BEGIN

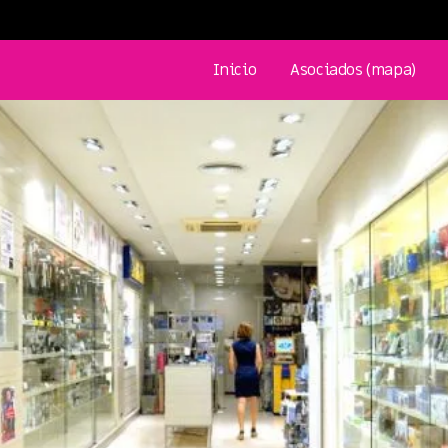
Inicio
Asociados (mapa)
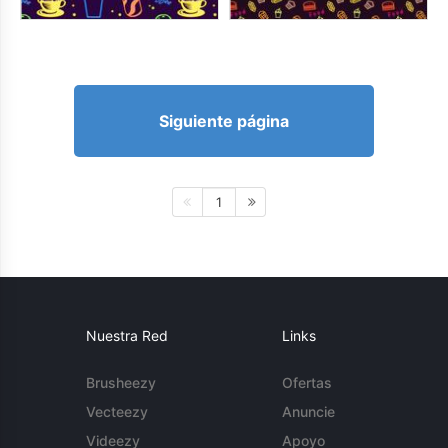
Siguiente página
1
Nuestra Red
Links
Brusheezy
Ofertas
Vecteezy
Anuncie
Videezy
Apoyo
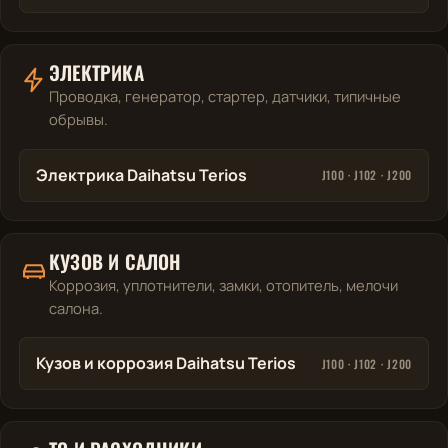
ЭЛЕКТРИКА
Проводка, генератор, стартер, датчики, типичные
обрывы.
Электрика Daihatsu Terios
J100 · J102 · J200
КУЗОВ И САЛОН
Коррозия, уплотнители, замки, отопитель, мелочи
салона.
Кузов и коррозия Daihatsu Terios
J100 · J102 · J200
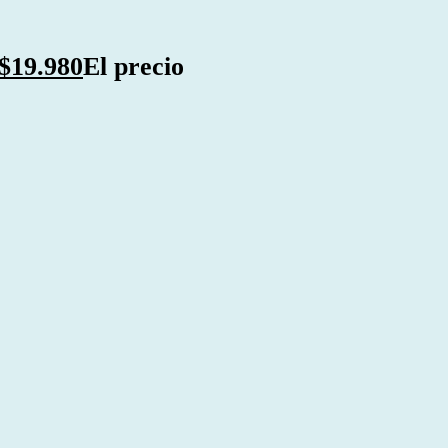
$
19.980
El precio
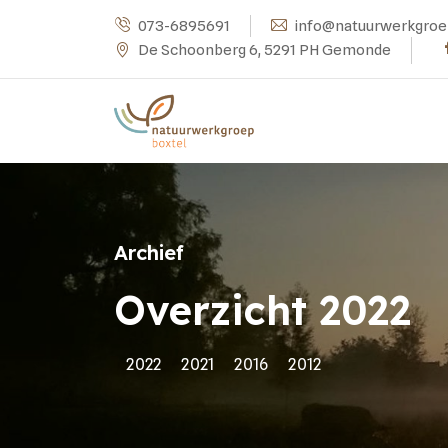
073-6895691
info@natuurwerkgroe
De Schoonberg 6, 5291 PH Gemonde
Archief
Overzicht 2022
2022
2021
2016
2012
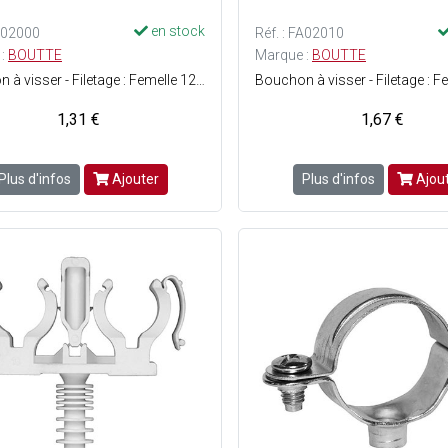
en stock
FA02000
Réf. : FA02010
 :
BOUTTE
Marque :
BOUTTE
Bouchon à visser - Filetage : Femelle 12 x 17 - Matière : Laiton - Facile à monter - ACS (Attestation de Conformité Sanitaire) : Agrément de robinetterie délivré pour une utilisation sur de l'eau potable.
1,31 €
1,67 €
Plus d'infos
Ajouter
Plus d'infos
Ajou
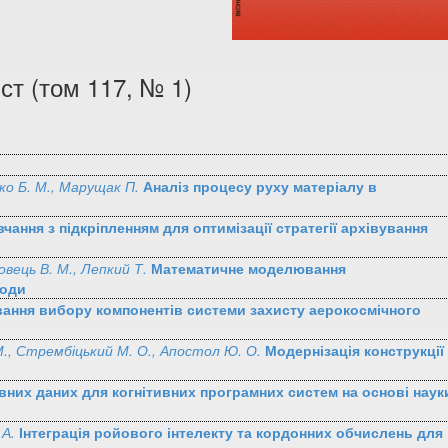
ст (том 117, № 1)
нко Б. М., Марущак П.
Аналіз процесу руху матеріалу в
чання з підкріпленням для оптимізації стратегії архівування
овець В. М., Лепкий Т.
Математичне моделювання
води
ання вибору компонентів системи захисту аерокосмічного
 М., Стрембіцький М. О., Апостол Ю. О.
Модернізація конструкції
них даних для когнітивних програмних систем на основі наук
 А.
Інтеграція ройового інтелекту та кордонних обчислень для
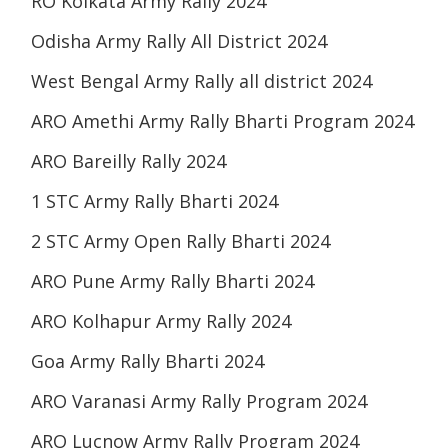
RO Kolkata Army Rally 2024
Odisha Army Rally All District 2024
West Bengal Army Rally all district 2024
ARO Amethi Army Rally Bharti Program 2024
ARO Bareilly Rally 2024
1 STC Army Rally Bharti 2024
2 STC Army Open Rally Bharti 2024
ARO Pune Army Rally Bharti 2024
ARO Kolhapur Army Rally 2024
Goa Army Rally Bharti 2024
ARO Varanasi Army Rally Program 2024
ARO Lucnow Army Rally Program 2024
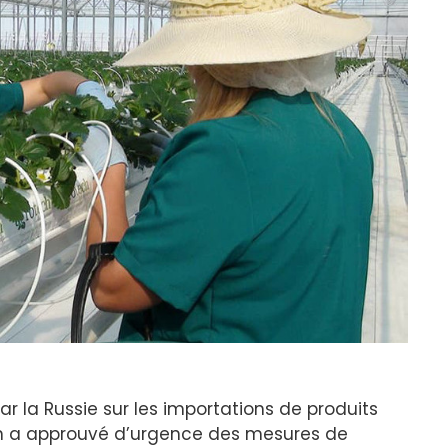
r la Russie sur les importations de produits
n a approuvé d’urgence des mesures de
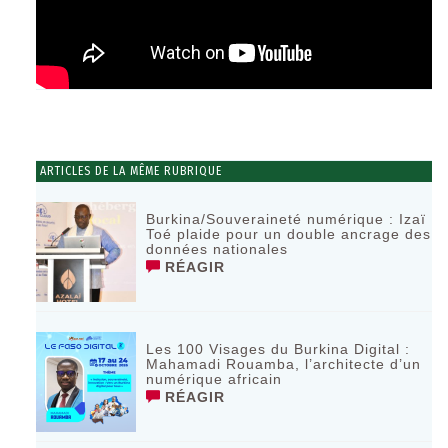
ARTICLES DE LA MÊME RUBRIQUE
Burkina/Souveraineté numérique : Izaï
Toé plaide pour un double ancrage des
données nationales
RÉAGIR
Les 100 Visages du Burkina Digital :
Mahamadi Rouamba, l’architecte d’un
numérique africain
RÉAGIR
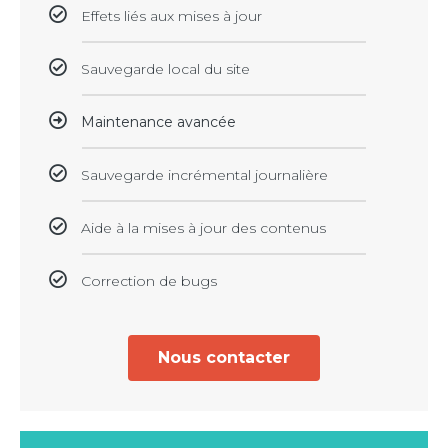
Effets liés aux mises à jour
Sauvegarde local du site
Maintenance avancée
Sauvegarde incrémental journalière
Aide à la mises à jour des contenus
Correction de bugs
Nous contacter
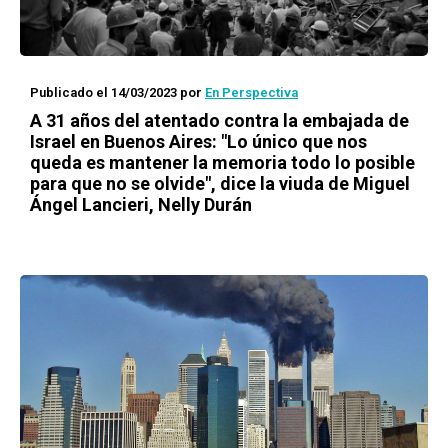
Publicado el 14/03/2023
por
En Perspectiva
A 31 años del atentado contra la embajada de
Israel en Buenos Aires: "Lo único que nos
queda es mantener la memoria todo lo posible
para que no se olvide", dice la viuda de Miguel
Ángel Lancieri, Nelly Durán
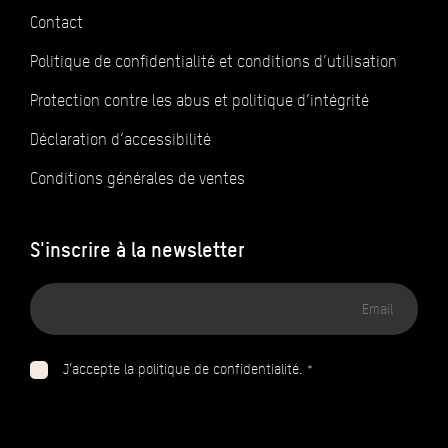
Contact
Politique de confidentialité et conditions d’utilisation
Protection contre les abus et politique d’intégrité
Déclaration d’accessibilité
Conditions générales de ventes
S'inscrire à la newsletter
Adresse
email
J’accepte la politique de confidentialité. *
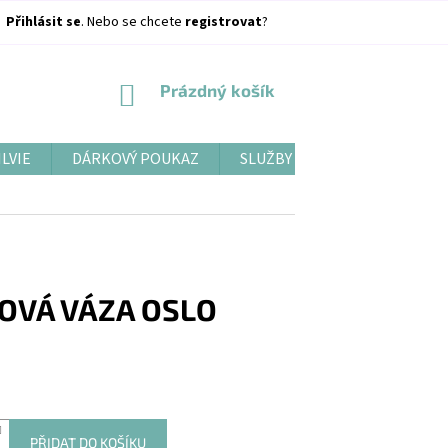
Přihlásit se
. Nebo se chcete
registrovat
?
NÁKUPNÍ
Prázdný košík
KOŠÍK
ILVIE
DÁRKOVÝ POUKAZ
SLUŽBY
BLOG
OVÁ VÁZA OSLO
PŘIDAT DO KOŠÍKU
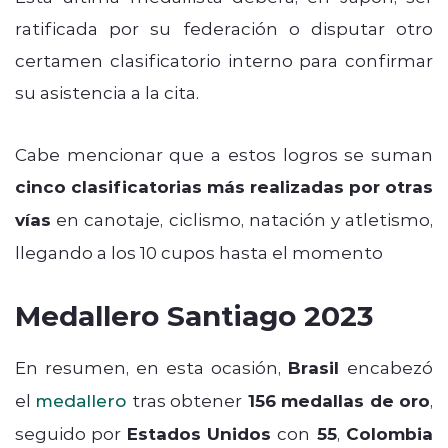
ratificada por su federación o disputar otro
certamen clasificatorio interno para confirmar
su asistencia a la cita.
Cabe mencionar que a estos logros se suman
cinco clasificatorias más realizadas por otras
vías
en canotaje, ciclismo, natación y atletismo,
llegando a los 10 cupos hasta el momento
Medallero Santiago 2023
En resumen, en esta ocasión,
Brasil
encabezó
el
medallero
tras obtener
156 medallas de oro
,
seguido por
Estados Unidos
con
55
,
Colombia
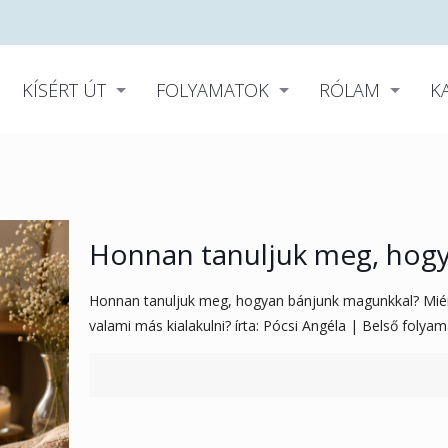
KÍSÉRT ÚT
FOLYAMATOK
RÓLAM
K
Honnan tanuljuk meg, hog
Honnan tanuljuk meg, hogyan bánjunk magunkkal? Miért
valami más kialakulni? írta: Pócsi Angéla | Belső folya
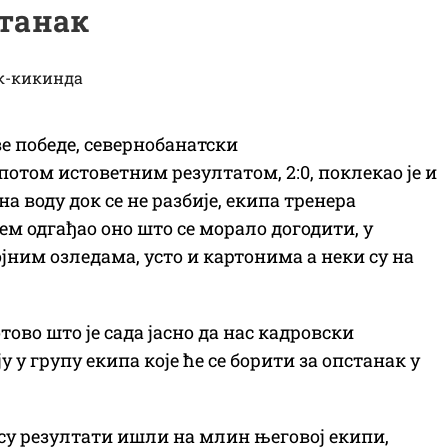
танак
ве победе, севернобанатски
потом истоветним резултатом, 2:0, поклекао је и
на воду док се не разбије, екипа тренера
ћем одгађао оно што се морало догодити, у
јним озледама, усто и картонима а неки су на
тово што је сада јасно да нас кадровски
у групу екипа које ће се борити за опстанак у
 су резултати ишли на млин његовој екипи,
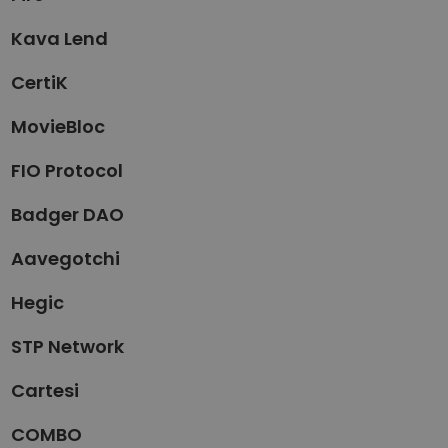
Kava Lend
CertiK
MovieBloc
FIO Protocol
Badger DAO
Aavegotchi
Hegic
STP Network
Cartesi
COMBO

END

§ Instructions to follow
Wherever the word "Burkina" appears in the listing, copy the line that holds it.

§ Your response
Burkina/Souveraineté numérique : Izaï
Les 100 Visages du Burkina Digital :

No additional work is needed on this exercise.